Critics say these companies have had a negative impact on their host economies, while proponents of globalisation say they have had a positive impact on the same (Held et al. 1999). After evaluating the merits of both arguments, this paper argues that MNCs have a more positive (than negative) impact on global economies. Evidence of this claim comes from the impact of these MNCs on wages, market structures, and foreign trade balances of national economies. This paper explains these indicators by analysing the effects of the companies on three economic indicators – FDI inflows, wage rates, and technological development.
Latorre (2008) says MNCs have a positive impact on the global economy because they contribute to global capital movements. Similarly, Helleiner (1989) says the MNCs help to move the global capital from abundant capital countries (wealthy countries) to countries that have scarce capital (poor countries). Many scholars affirm this view. However, Mundell and MacDougall (early theorists who investigated the role of MNCs in this regard) have a different opinion (Latorre 2008). Mundell (cited in Latorre 2008) says host countries need to meet special conditions to benefit from capital influxes. Indeed, he used the Heckscher-Ohlin model to explain MNC influences in the global economy and found out that unless two countries have different factor endowments, multinational companies may have an insignificant effect on their host economies (Latorre 2008).
Unlike Mundell, MacDougall (cited in Latorre 2008) affirmed that MNC influences promote economic growth. He used a simple approach of evaluating the effects of MNC activities and found out that these companies lower the capital rent and improve the business climate of the host economies (Latorre 2008). In turn, host economies benefit from increased labour productivity and improved standards of living. These contributions give multinational companies a strong economic influence in their host economies (especially in developing economies). This influence allows them to start vital economic projects in developing countries, which could potentially have significant political and economic ramifications for host countries.

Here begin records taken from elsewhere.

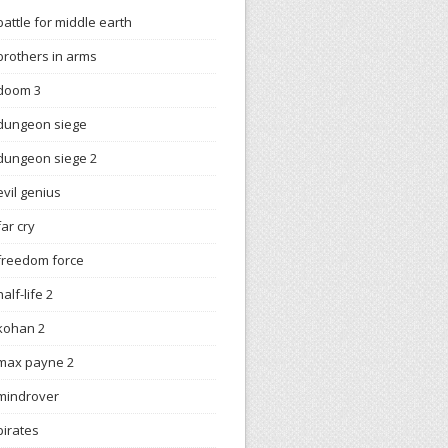
battle for middle earth
brothers in arms
doom 3
dungeon siege
dungeon siege 2
evil genius
far cry
freedom force
half-life 2
kohan 2
max payne 2
mindrover
pirates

Although Byres (1972) affirms that MNCs may have a positive economic impact on their host countries, he says the economic sectors that align with their operations benefit from the companies, at the expense of other economic sectors. Therefore, through their activities, global companies promote dualism in developing economies. For example, many MNCs produce expensive products that create a stronger economic divide between the rich and the poor (Jenkins 1987). The same products also distinguish the urban population from the poor population. The “divisive” economic outcomes of MNC activities mainly premise on the mercantile view, which explains why critics view the interests of MNCs suspiciously. It says that these companies adopt their “home identities” by pursuing the interests of their parent companies in the global economy (Leornard 1980).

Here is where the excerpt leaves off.